§ **Work to complete**: For this exercise, copy out each line of the material below that includes "nhiều".

§ **Data listing**:
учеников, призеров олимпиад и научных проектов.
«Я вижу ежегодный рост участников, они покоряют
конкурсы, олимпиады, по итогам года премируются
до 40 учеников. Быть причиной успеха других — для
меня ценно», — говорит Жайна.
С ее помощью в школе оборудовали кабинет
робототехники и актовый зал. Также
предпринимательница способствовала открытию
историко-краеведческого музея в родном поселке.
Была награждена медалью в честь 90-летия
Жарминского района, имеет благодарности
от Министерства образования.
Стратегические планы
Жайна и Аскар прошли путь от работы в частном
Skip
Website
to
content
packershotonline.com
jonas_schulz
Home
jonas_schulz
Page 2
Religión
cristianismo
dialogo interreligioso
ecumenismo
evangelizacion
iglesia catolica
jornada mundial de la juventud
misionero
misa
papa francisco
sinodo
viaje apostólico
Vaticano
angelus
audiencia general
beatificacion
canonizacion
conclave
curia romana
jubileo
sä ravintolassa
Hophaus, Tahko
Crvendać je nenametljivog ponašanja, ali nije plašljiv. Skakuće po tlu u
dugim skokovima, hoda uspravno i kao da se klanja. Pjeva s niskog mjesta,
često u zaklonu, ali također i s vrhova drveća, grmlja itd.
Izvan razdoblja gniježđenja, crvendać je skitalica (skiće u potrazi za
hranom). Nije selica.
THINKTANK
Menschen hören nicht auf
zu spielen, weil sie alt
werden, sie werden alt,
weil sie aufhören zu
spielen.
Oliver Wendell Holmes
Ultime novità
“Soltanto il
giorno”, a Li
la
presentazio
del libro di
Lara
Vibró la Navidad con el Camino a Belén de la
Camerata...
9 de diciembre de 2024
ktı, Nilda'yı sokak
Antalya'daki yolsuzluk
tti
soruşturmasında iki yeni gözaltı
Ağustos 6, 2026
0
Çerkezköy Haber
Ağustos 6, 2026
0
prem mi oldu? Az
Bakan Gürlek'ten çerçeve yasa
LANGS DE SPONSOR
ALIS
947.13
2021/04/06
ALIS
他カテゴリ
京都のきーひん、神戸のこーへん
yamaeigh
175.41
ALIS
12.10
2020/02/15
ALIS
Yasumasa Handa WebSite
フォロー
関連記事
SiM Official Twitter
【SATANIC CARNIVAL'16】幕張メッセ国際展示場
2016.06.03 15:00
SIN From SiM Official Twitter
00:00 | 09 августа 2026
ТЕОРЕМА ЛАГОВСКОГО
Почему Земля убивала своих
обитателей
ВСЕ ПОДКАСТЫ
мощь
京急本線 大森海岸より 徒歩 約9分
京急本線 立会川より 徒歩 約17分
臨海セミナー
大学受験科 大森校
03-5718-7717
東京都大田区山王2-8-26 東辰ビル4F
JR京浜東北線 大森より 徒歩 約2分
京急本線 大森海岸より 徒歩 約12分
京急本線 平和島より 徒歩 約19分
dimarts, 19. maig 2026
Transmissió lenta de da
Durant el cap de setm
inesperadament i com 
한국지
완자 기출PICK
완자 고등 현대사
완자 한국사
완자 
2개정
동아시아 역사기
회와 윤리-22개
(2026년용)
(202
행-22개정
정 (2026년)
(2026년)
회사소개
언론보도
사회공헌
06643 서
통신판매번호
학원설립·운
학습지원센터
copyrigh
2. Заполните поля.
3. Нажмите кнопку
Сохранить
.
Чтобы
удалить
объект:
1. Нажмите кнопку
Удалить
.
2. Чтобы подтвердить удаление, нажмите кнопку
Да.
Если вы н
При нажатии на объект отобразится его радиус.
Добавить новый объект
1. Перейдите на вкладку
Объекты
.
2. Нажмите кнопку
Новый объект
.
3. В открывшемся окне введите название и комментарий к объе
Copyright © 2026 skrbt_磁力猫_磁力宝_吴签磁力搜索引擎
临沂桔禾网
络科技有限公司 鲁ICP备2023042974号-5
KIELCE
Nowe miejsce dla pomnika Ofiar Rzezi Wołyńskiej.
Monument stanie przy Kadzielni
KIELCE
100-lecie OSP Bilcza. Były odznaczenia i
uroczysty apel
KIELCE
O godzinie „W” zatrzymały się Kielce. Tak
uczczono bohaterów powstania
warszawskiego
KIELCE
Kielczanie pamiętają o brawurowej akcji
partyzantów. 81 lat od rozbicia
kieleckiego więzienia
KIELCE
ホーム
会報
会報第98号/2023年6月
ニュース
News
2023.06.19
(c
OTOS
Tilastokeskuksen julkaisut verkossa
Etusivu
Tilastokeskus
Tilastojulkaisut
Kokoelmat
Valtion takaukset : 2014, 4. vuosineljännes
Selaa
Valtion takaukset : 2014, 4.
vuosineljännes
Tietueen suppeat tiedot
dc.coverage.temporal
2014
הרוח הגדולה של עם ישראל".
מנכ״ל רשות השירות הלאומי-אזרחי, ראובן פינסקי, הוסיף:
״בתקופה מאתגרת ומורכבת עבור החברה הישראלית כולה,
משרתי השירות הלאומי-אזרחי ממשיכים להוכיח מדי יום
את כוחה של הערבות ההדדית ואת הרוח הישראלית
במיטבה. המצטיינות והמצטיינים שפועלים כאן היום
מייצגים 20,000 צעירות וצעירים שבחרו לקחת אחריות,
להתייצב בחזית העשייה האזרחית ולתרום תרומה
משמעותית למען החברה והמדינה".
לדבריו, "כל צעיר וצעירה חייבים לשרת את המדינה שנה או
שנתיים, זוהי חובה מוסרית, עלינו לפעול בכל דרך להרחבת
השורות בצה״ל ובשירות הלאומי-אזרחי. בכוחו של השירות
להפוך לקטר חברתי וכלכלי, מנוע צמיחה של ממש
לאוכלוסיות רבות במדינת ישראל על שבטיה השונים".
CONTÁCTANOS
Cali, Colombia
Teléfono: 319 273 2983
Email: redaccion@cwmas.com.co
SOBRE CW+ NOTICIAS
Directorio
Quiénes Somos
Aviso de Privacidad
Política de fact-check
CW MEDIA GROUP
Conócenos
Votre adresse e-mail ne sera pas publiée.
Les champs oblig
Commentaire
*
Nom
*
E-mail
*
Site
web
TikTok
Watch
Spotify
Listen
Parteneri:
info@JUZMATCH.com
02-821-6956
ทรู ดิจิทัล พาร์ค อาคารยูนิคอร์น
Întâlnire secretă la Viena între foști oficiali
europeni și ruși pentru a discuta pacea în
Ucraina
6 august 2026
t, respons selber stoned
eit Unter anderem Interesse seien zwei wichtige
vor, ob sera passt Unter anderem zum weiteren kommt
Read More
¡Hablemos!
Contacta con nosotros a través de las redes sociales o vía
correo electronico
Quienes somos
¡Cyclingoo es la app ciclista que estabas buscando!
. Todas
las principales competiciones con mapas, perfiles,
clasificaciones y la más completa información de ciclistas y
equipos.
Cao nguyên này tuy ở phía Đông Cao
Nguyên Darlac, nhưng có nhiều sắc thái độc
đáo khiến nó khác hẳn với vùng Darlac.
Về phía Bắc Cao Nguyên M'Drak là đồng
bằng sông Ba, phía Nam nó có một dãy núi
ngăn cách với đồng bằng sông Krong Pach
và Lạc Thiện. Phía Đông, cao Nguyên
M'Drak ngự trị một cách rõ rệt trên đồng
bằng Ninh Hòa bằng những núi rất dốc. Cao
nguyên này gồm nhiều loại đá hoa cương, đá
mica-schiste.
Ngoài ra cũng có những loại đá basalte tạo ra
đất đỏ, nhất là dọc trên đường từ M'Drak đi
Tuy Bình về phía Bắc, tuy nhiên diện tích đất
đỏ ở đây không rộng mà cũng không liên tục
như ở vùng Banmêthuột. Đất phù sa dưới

§ **Written answer**:
Nguyên Darlac, nhưng có nhiều sắc thái độc
nguyên này gồm nhiều loại đá hoa cương, đá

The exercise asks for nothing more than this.